Stored data
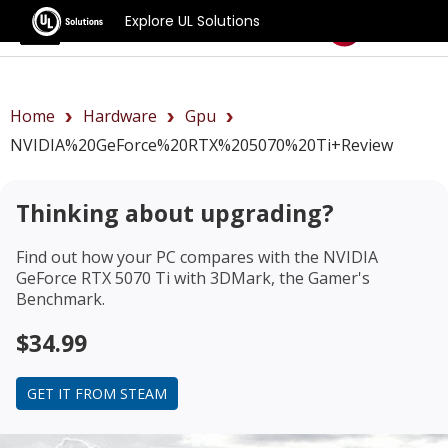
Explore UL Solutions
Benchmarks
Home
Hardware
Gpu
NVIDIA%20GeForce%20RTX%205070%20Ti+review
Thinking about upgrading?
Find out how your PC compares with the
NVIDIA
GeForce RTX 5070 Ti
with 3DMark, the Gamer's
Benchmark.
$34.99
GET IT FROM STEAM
---
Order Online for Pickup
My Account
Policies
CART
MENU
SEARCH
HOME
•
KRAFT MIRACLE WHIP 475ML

TASK DESCRIPTION: Each line in the entries above, starting at the line with "Explore UL Solutions" and ending at the line with "GET IT FROM STEAM", is to be printed exactly, and only those lines.

RESPONSE BOX:
Explore UL Solutions
Benchmarks
Home
Hardware
Gpu
NVIDIA%20GeForce%20RTX%205070%20Ti+review
Thinking about upgrading?
Find out how your PC compares with the
NVIDIA
GeForce RTX 5070 Ti
with 3DMark, the Gamer's
Benchmark.
$34.99
GET IT FROM STEAM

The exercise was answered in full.